The default journald configuration is sensible for a desktop and quietly hostile on a small server. It's allowed to use up to 10% of the filesystem, which sounds modest until your filesystem is small or your services are chatty. Worse, that limit is a high-water mark it grows towards and then sits at, so a brief flood of logs months ago can leave you permanently down a chunk of disk.
first, reclaim the space
The immediate fix is to vacuum. You can bound the journal by size, by age, or by number of files. I usually do it by size to get headroom back fast:
# how bad is it
journalctl --disk-usage
# keep only the most recent 500M, delete the rest now
sudo journalctl --vacuum-size=500M
# or by age, if you'd rather keep a fixed window
sudo journalctl --vacuum-time=2weeks
That's a one-off, though. It frees the space but does nothing to stop it filling up again, which is the bit people skip and then wonder why they're back a month later.
then, bound it permanently
The real fix lives in /etc/systemd/journald.conf. The defaults are mostly commented out, which is its own small trap: people open the file, see everything commented, assume nothing's configured, and don't realise the commented values are the active defaults. Set explicit limits:
[Journal]
SystemMaxUse=500M
SystemKeepFree=1G
SystemMaxFileSize=50M
MaxRetentionSec=2week
SystemMaxUse is the hard cap on total journal size. SystemKeepFree tells journald to always leave at least that much free on the filesystem, which is the belt-and-braces that stops logging ever being the thing that fills a disk. SystemMaxFileSize keeps individual journal files small enough that rotation and vacuuming are granular rather than all-or-nothing. MaxRetentionSec discards anything older than the window regardless of size.
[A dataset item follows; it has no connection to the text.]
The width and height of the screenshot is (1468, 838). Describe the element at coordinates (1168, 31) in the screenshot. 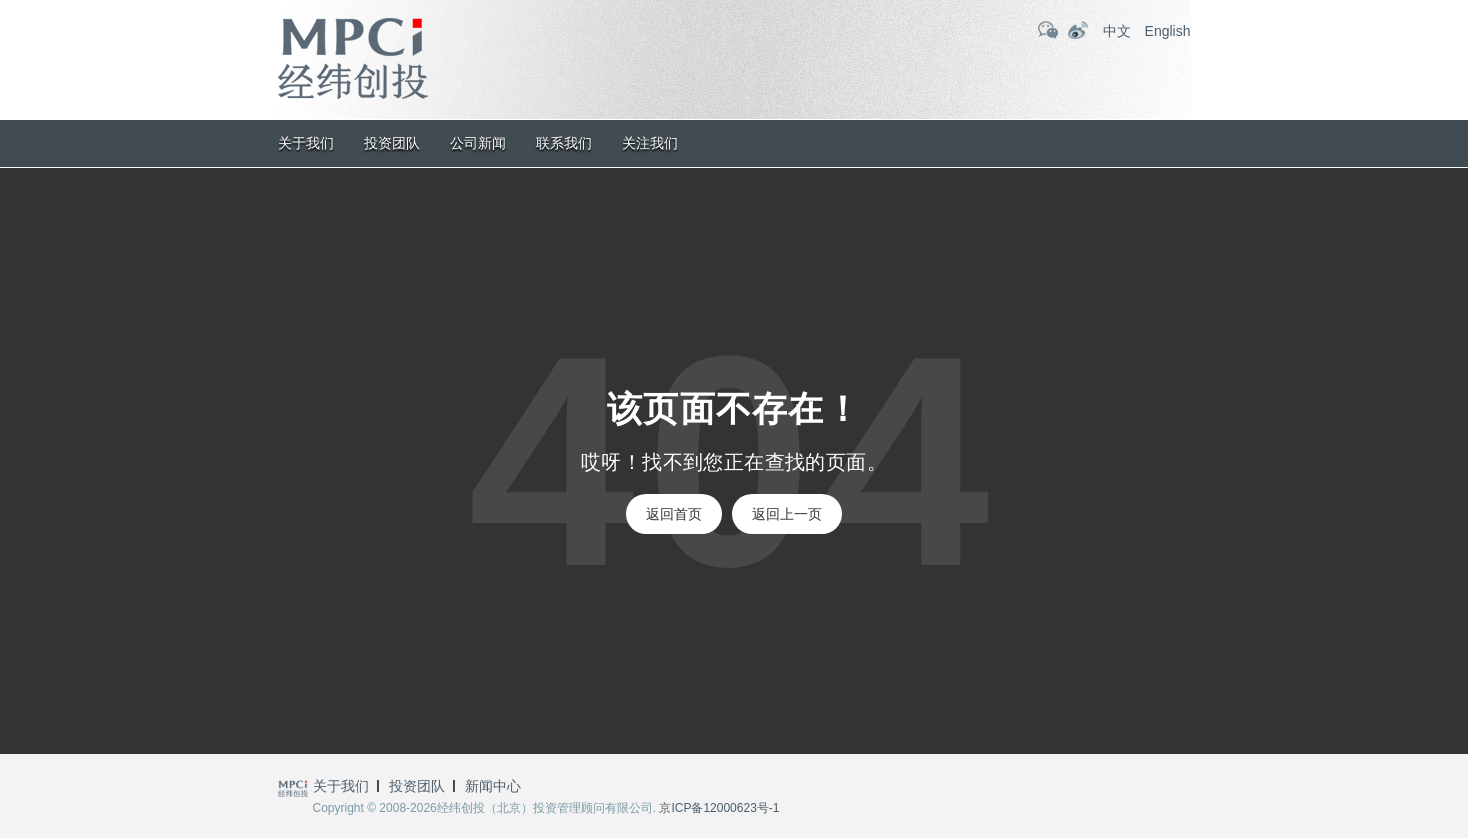 I see `English` at that location.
Restart the service to apply:
sudo systemctl restart systemd-journald
journalctl --disk-usage
On that VPS it dropped from twelve gigabytes to under five hundred megabytes and has stayed there since.
persistent or volatile
One decision worth making consciously: do you want the journal to survive reboots at all? If /var/log/journal exists, it's persistent. If it doesn't, the journal lives in /run and vanishes on reboot. For a server you almost always want persistence, so you can investigate a crash after the fact. The Storage=auto default does the right thing as long as that directory exists:
sudo mkdir -p /var/log/journal
sudo systemd-tmpfiles --create --prefix /var/log/journal
For an ephemeral box that ships its logs elsewhere, Storage=volatile is a legitimate choice and saves the disk entirely.
find the service that's actually shouting
Capping the journal treats the symptom. It's worth ten minutes to find the cause, because a service generating gigabytes of logs is usually a service with a problem you'd want to know about. You can sort by who's noisiest:
journalctl --output=verbose | \
grep -oP '_SYSTEMD_UNIT=\K\S+' | sort | uniq -c | sort -rn | head
In my case it was a container health check logging a full line every two seconds, twenty-four hours a day, for months. Forty thous-odd lines a day of "I am fine" is its own kind of joke. I turned the check's verbosity down and the journal growth rate dropped to something sensible without any caps needed at all.
the takeaway
Bounding journald is two minutes of work and it's one of the first things I now do on any new server, before it has a chance to surprise me. Set SystemMaxUse and SystemKeepFree, make sure persistence is how you want it, and occasionally check who's filling the thing. The journal is a brilliant tool. It just shouldn't be allowed to grow until it's the emergency you're using it to diagnose.